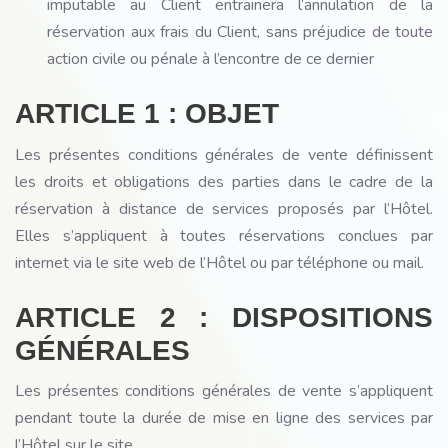
imputable au Client entrainera l’annulation de la
réservation aux frais du Client, sans préjudice de toute
action civile ou pénale à l’encontre de ce dernier
ARTICLE 1 : OBJET
Les présentes conditions générales de vente définissent
les droits et obligations des parties dans le cadre de la
réservation à distance de services proposés par l’Hôtel.
Elles s’appliquent à toutes réservations conclues par
internet via le site web de l’Hôtel ou par téléphone ou mail.
ARTICLE 2 : DISPOSITIONS
GÉNÉRALES
Les présentes conditions générales de vente s’appliquent
pendant toute la durée de mise en ligne des services par
l’Hôtel sur le site.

---------------

What the task requires:
Wherever the string "conditions" appears in the records above, copy the line it sits in.

Finished task:
Les présentes conditions générales de vente définissent
Les présentes conditions générales de vente s’appliquent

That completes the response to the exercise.